The use of mucous gels as glues

SMITH, A.M.: The use of mucous gels as glues

Many marine animals secrete visco-elastic, mucus-based adhesives. These adhesive gels form attachments that can approach the strength of barnacle and mussel glues, yet they are temporary. The ability to form such strong, temporary attachments with a gel containing more than 95% water makes these adhesives a promising biomaterial for further study. Recent research on adhesive forms of molluscan mucus has changed our understanding of these gels. Limpet mucus differs substantially from the structural paradigm established for vertebrate mucus.
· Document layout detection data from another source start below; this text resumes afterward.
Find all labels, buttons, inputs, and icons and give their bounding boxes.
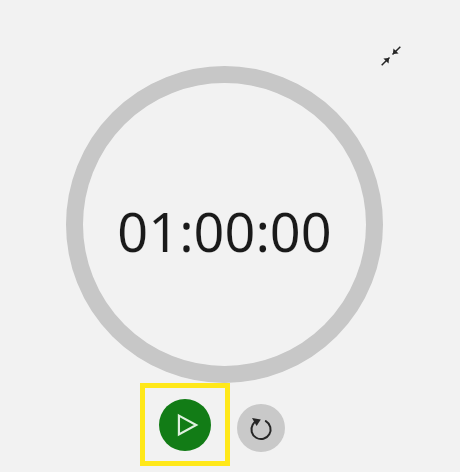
button[interactable]: Start timer bbox=[140, 383, 230, 466]
button[interactable]: Collapse bbox=[375, 40, 407, 72]
button[interactable]: Reset timer bbox=[237, 404, 285, 452]
staticText: 01:00:00 bbox=[117, 194, 332, 256]
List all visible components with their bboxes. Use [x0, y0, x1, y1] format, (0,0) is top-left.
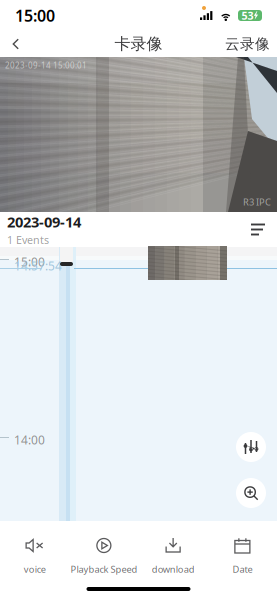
- staticText: 15:00: [15, 5, 55, 26]
- staticText: 15:00: [14, 254, 45, 270]
- staticText: Playback Speed: [70, 563, 137, 575]
- staticText: 14:57:54: [14, 258, 62, 274]
- staticText: download: [152, 563, 195, 575]
- staticText: R3 IPC: [243, 196, 271, 208]
- staticText: 云录像: [225, 35, 270, 53]
- staticText: 53: [242, 8, 254, 23]
- button[interactable]: Date: [208, 521, 277, 579]
- staticText: 2023-09-14 15:00:01: [5, 60, 87, 71]
- staticText: 2023-09-14: [7, 212, 81, 232]
- staticText: 14:00: [14, 432, 45, 448]
- staticText: voice: [24, 563, 46, 575]
- button[interactable]: voice: [0, 521, 69, 579]
- button[interactable]: Zoom in: [236, 478, 266, 508]
- staticText: 卡录像: [114, 34, 162, 54]
- staticText: 1 Events: [7, 233, 49, 247]
- button[interactable]: Adjust: [236, 432, 266, 462]
- button[interactable]: Back: [0, 33, 36, 55]
- staticText: Date: [232, 563, 252, 575]
- button[interactable]: download: [138, 521, 208, 579]
- button[interactable]: Events list: [239, 212, 277, 246]
- button[interactable]: 云录像: [211, 30, 277, 58]
- button[interactable]: Playback Speed: [69, 521, 138, 579]
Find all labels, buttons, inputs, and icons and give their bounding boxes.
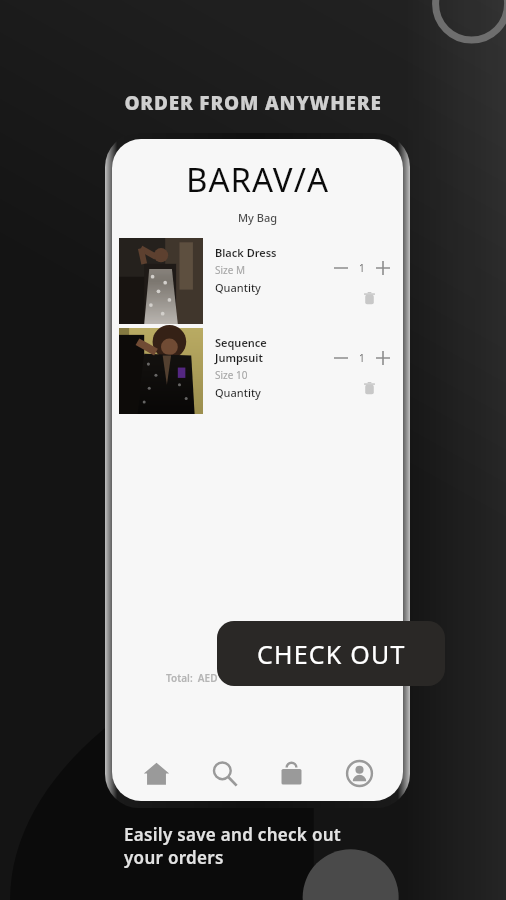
staticText: Sequence Jumpsuit — [215, 335, 317, 365]
button[interactable]: Profile — [336, 750, 382, 796]
staticText: Black Dress — [215, 245, 277, 260]
staticText: your orders — [124, 846, 224, 869]
staticText: 1 — [359, 261, 365, 275]
button[interactable]: Home — [133, 750, 179, 796]
staticText: Size 10 — [215, 368, 248, 382]
button[interactable]: Sequence Jumpsuit — [112, 326, 403, 416]
button[interactable]: Delete item — [359, 378, 379, 398]
staticText: Easily save and check out — [124, 823, 342, 846]
staticText: BARAV/A — [112, 157, 403, 202]
button[interactable]: Search — [201, 750, 247, 796]
button[interactable]: Increase quantity — [373, 258, 393, 278]
button[interactable]: Delete item — [359, 288, 379, 308]
button[interactable]: Black Dress — [112, 236, 403, 326]
staticText: ORDER FROM ANYWHERE — [124, 90, 382, 116]
staticText: Quantity — [215, 280, 261, 295]
button[interactable]: CHECK OUT — [217, 621, 445, 686]
staticText: My Bag — [112, 210, 403, 225]
staticText: CHECK OUT — [257, 637, 406, 671]
staticText: Size M — [215, 263, 246, 277]
button[interactable]: Bag — [268, 750, 314, 796]
staticText: Total: AED — [166, 671, 218, 685]
staticText: 1 — [359, 351, 365, 365]
button[interactable]: Decrease quantity — [331, 258, 351, 278]
button[interactable]: Increase quantity — [373, 348, 393, 368]
staticText: Quantity — [215, 385, 261, 400]
button[interactable]: Decrease quantity — [331, 348, 351, 368]
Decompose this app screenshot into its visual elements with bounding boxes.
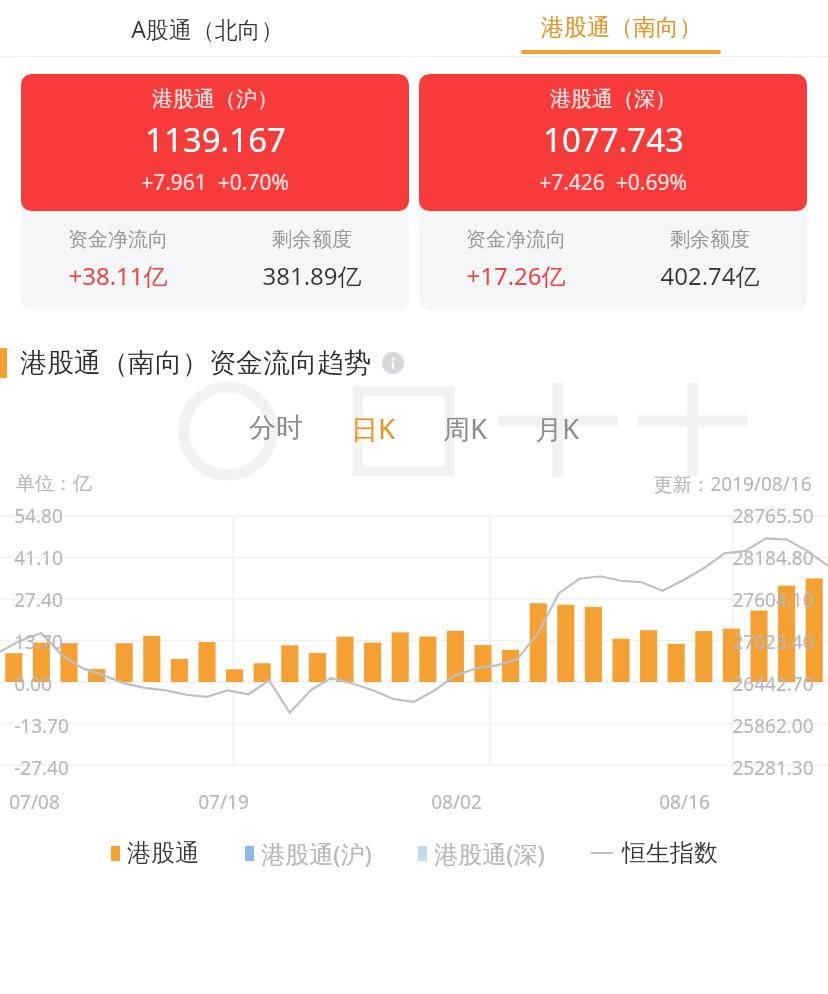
staticText: 25281.30 <box>732 755 814 781</box>
staticText: 1139.167 <box>145 117 286 162</box>
staticText: 25862.00 <box>732 713 814 739</box>
button[interactable]: 港股通 <box>111 838 199 868</box>
staticText: +7.426 +0.69% <box>539 168 687 197</box>
staticText: 港股通(沪) <box>261 837 372 870</box>
staticText: -13.70 <box>14 713 69 739</box>
staticText: 28765.50 <box>732 503 814 529</box>
staticText: 07/19 <box>198 789 249 815</box>
staticText: 资金净流向 <box>466 227 566 252</box>
staticText: -27.40 <box>14 755 69 781</box>
staticText: 26442.70 <box>732 671 814 697</box>
staticText: 08/02 <box>431 789 482 815</box>
button[interactable]: 港股通（南向） <box>414 0 828 57</box>
button[interactable]: 周K <box>437 404 493 453</box>
staticText: 港股通（南向）资金流向趋势 <box>20 346 371 380</box>
staticText: 402.74亿 <box>660 259 760 292</box>
button[interactable]: Information <box>381 351 405 375</box>
button[interactable]: 分时 <box>243 405 309 451</box>
staticText: 0.00 <box>14 671 52 697</box>
staticText: +17.26亿 <box>466 259 566 292</box>
staticText: 41.10 <box>14 545 63 571</box>
staticText: 剩余额度 <box>272 227 352 252</box>
staticText: 周K <box>443 410 487 447</box>
staticText: +38.11亿 <box>68 259 168 292</box>
staticText: 港股通（沪） <box>152 86 278 112</box>
staticText: 月K <box>535 410 579 447</box>
staticText: 08/16 <box>659 789 710 815</box>
staticText: 1077.743 <box>543 117 684 162</box>
staticText: 港股通(深) <box>434 837 545 870</box>
button[interactable]: 港股通（沪） <box>21 74 409 310</box>
staticText: +7.961 +0.70% <box>141 168 289 197</box>
staticText: 剩余额度 <box>670 227 750 252</box>
staticText: 13.70 <box>14 629 63 655</box>
staticText: 27023.40 <box>732 629 814 655</box>
button[interactable]: 港股通(沪) <box>245 837 372 870</box>
staticText: 更新：2019/08/16 <box>653 471 812 497</box>
button[interactable]: 港股通（深） <box>419 74 807 310</box>
button[interactable]: 港股通(深) <box>418 837 545 870</box>
button[interactable]: 月K <box>529 404 585 453</box>
button[interactable]: 日K <box>345 404 401 453</box>
button[interactable]: A股通（北向） <box>0 0 414 57</box>
staticText: 07/08 <box>9 789 60 815</box>
staticText: 27604.10 <box>732 587 814 613</box>
staticText: 54.80 <box>14 503 63 529</box>
staticText: 381.89亿 <box>262 259 362 292</box>
staticText: A股通（北向） <box>131 13 284 44</box>
staticText: 港股通（南向） <box>541 13 702 42</box>
staticText: 资金净流向 <box>68 227 168 252</box>
staticText: 27.40 <box>14 587 63 613</box>
staticText: 日K <box>351 410 395 447</box>
staticText: 分时 <box>249 411 303 445</box>
staticText: 恒生指数 <box>622 838 718 868</box>
staticText: 港股通（深） <box>550 86 676 112</box>
staticText: 28184.80 <box>732 545 814 571</box>
staticText: 单位：亿 <box>16 472 92 496</box>
button[interactable]: 恒生指数 <box>591 838 718 868</box>
staticText: 港股通 <box>127 838 199 868</box>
Rather than being built from megadalton-sized protein-polysaccharide complexes, the key constituents of limpet mucus are relatively small proteins ranging from 20 to 200 kD. Chromatography experiments suggest that these proteins form a gel by cross-linking into large aggregates via non-covalent bonds. This also differs from mammalian mucus, which depends solely on tangling interactions between the giant subunits. Like limpet mucus, periwinkle adhesive mucus also depends heavily on relatively small proteins. These are critical differences from mammalian mucus, and their impact on function needs further study. Another key finding is that, in both limpets and periwinkles, normal mucus does not seem inherently adhesive; instead, the process of forming an adhesive bond involves substantial modification of the gel. Limpet mucus becomes adhesive when a 118 kD protein is added to the gel network. Periwinkle mucus becomes adhesive when a 64 kD protein is added to a weak carbohydrate-based gel. The putative adhesive proteins share significant similarities; they both have isoelectric points around 5, and have a similar amino acid composition. It is likely that many other animals adhere using a similar pattern.